More articles Monday 13 August 2018 8:30pm
'Born dissenter’ Rose McGowan bided her time in Hollywood
The American activist, former actress, model, singer and author Rose McGowan views Hollywood as “a dirty town up to some dirty tricks” and she insists that her new book, Brave, is “not a tell-all”, it’s “a tell-it-as-it-is.” Speaking with the author Afua Hirsch as part of the Book Festival’s Identity Parades strand, McGowan accepted that she made some people, including other women, uncomfortable.
“You have to know that when you speak out and when you go hard, it is going to make people uncomfortable,” she said, “but their discomfort isn’t your issue. It’s not your problem; it’s your truth. I think previous to this last year, for women overall – I’m generalising – it wasn’t going so well. For a lot of victims and survivors, it wasn’t going so well.
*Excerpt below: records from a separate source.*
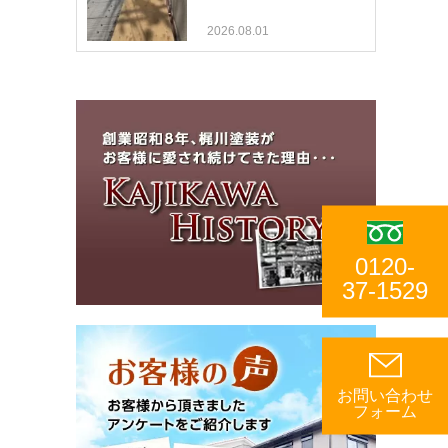
2026.08.01
0120-
37-1529
お問い合わせ
フォーム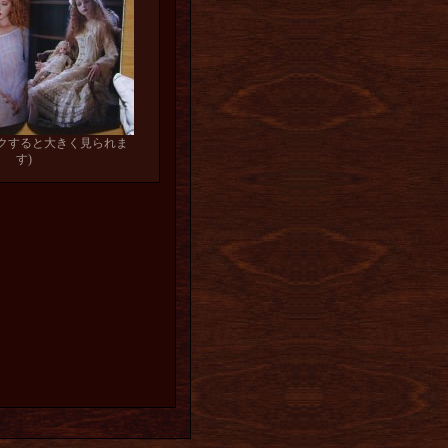
ックすると大きく見られま
す)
Being well-behaved wasn’t working out in our favour.”
McGowan views the Hollywood film industry and its wider influence on our culture very much in terms of the cult, the Children of God, in which she spent her early years. From a very early age, however, she was a dissenter. “My sister was asked recently where I got it from and she said: ‘I have no idea.’ I don’t know [either]; I think it’s just a logic-based thing. I saw what people were doing and it wasn’t squaring with what they were saying.
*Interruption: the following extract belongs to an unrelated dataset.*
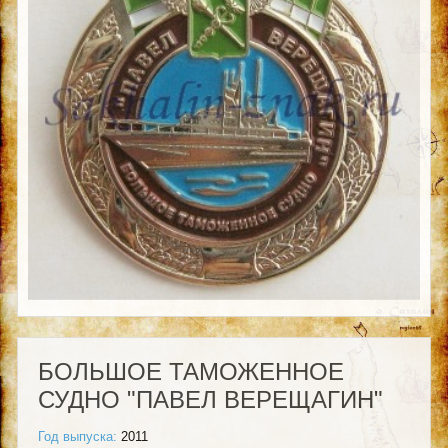
БОЛЬШОЕ ТАМОЖЕННОЕ
СУДНО "ПАВЕЛ ВЕРЕЩАГИН"
Год выпуска:
2011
“Another sister said: ‘Why don’t you just go along with it? It would be easier for you.’ I paid a price, in terms of physical pain, but I think the price – had I gone along with it – would have been a lot higher.”
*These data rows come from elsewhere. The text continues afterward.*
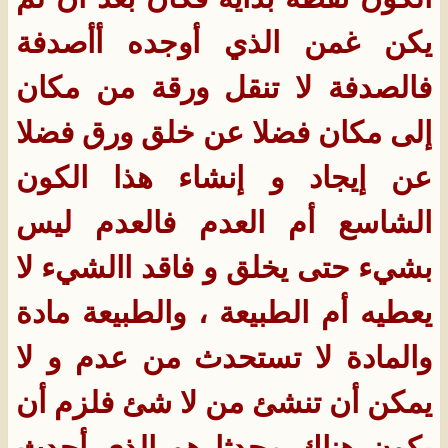
يكن غمن الذي أوجده أأصدفة
فالصدفة لا تنقل ورقة من مكان
إلى مكان فضلا عن خلق ورق فضلا
عن إيجاد و إنشاء هذا الكون
الشاسع أم العدم فالعدم ليس
بشيء حتى يخلق و فاقد االشيء لا
يعطيه أم الطبيعة ، والطبيعة مادة
والمادة لا تستحدث من عدم و لا
يمكن أن تنشئ من لا شئ فلزم أن
يكون هناك محدِثا هو الذي أحدث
Her rebellious nature was not without cost, in terms of her subsequent career, but she bided her time. “Hollywood, for me, was like a bunch of people in a cafeteria that would look at me and say, ‘We don’t want you to sit at our table,’ and I would just say: ‘Your table doesn’t exist in my reality. No problem.’ It was never a place of acceptance. It made it a very lonely road, but at the same time, at the end of the day, if all you have is yourself, that’s what you fight to keep.”
Her book is not just about women’s experiences, however. “I also talk about men in here; about how my heart breaks for the trap that’s set for them, what they’re stuck in, and that they get robbed so early of experience and emotion and the ability to relate to each other as humans.
“My thing is, actually – hopefully – getting us to see that we’re all human before anything else, because I think that’s the only way to solve this mess.”